Exercise: When the word "COOKIES" shows up in a line of the records below, copy that line.

Extracted page text data:
• • •

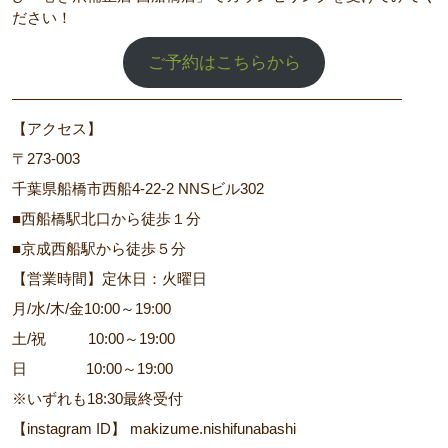
ださい！
ご予約はこちらから
――――――――――――――――――――――――――
【アクセス】
〒273-003
千葉県船橋市西船4-22-2 NNSビル302
■西船橋駅北口から徒歩１分
■京成西船駅から徒歩５分
【営業時間】定休日：火曜日
月/水/木/金10:00～19:00
土/祝 10:00～19:00
日 10:00～19:00
※いずれも18:30最終受付
【instagram ID】 makizume.nishifunabashi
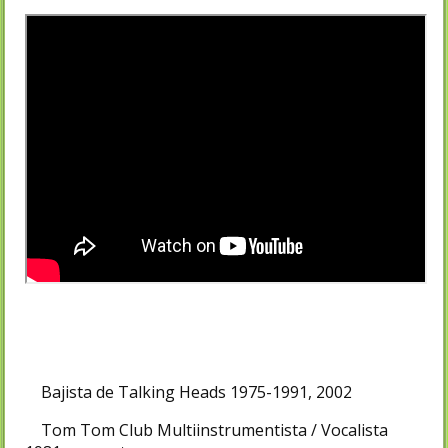
Bajista de Talking Heads 1975-1991, 2002
Tom Tom Club Multiinstrumentista / Vocalista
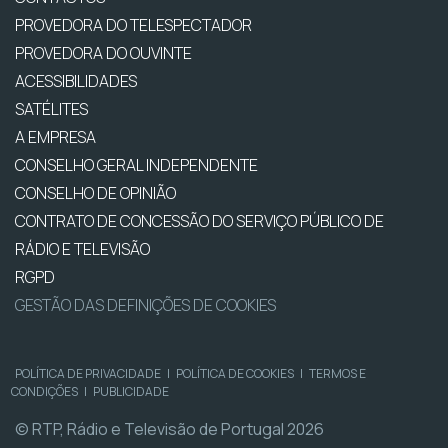
PROVEDORA DO TELESPECTADOR
PROVEDORA DO OUVINTE
ACESSIBILIDADES
SATÉLITES
A EMPRESA
CONSELHO GERAL INDEPENDENTE
CONSELHO DE OPINIÃO
CONTRATO DE CONCESSÃO DO SERVIÇO PÚBLICO DE
RÁDIO E TELEVISÃO
RGPD
GESTÃO DAS DEFINIÇÕES DE COOKIES
POLÍTICA DE PRIVACIDADE
|
POLÍTICA DE COOKIES
|
TERMOS E
CONDIÇÕES
|
PUBLICIDADE
© RTP, Rádio e Televisão de Portugal 2026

• • •

Written answer:
GESTÃO DAS DEFINIÇÕES DE COOKIES
POLÍTICA DE COOKIES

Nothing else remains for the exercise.